_Exercise requirements_.
Return every line below in which "Développement" appears.

_Source material_.

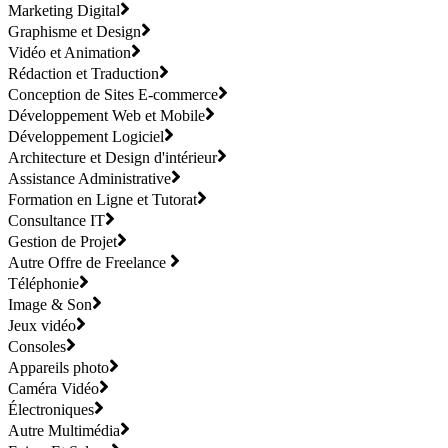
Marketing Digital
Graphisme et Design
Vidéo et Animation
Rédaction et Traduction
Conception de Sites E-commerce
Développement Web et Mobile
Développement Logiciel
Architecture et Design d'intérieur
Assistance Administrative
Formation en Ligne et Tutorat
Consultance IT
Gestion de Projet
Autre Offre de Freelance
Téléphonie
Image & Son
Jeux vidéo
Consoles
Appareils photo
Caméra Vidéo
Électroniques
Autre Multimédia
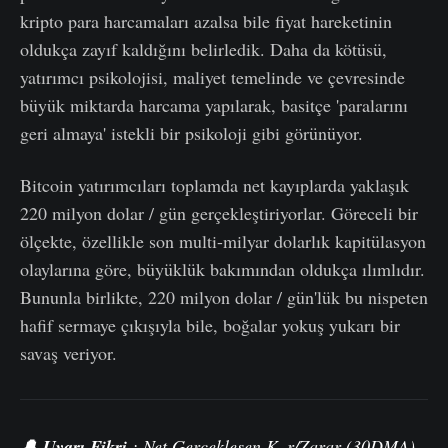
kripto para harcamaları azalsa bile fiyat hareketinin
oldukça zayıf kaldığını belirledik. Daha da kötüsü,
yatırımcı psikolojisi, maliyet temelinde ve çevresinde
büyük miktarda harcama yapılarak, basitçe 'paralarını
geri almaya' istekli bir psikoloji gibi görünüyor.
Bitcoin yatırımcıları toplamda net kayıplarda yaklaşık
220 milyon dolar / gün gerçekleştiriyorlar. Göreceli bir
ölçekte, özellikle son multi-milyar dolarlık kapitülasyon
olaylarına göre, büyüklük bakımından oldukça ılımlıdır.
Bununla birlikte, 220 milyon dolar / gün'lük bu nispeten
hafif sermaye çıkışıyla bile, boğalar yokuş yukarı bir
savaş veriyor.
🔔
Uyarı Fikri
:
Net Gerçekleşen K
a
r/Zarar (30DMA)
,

* * *

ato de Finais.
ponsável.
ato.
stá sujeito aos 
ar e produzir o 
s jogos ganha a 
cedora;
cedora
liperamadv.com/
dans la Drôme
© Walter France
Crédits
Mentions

_Answer area_.
Développement Web et Mobile
Développement Logiciel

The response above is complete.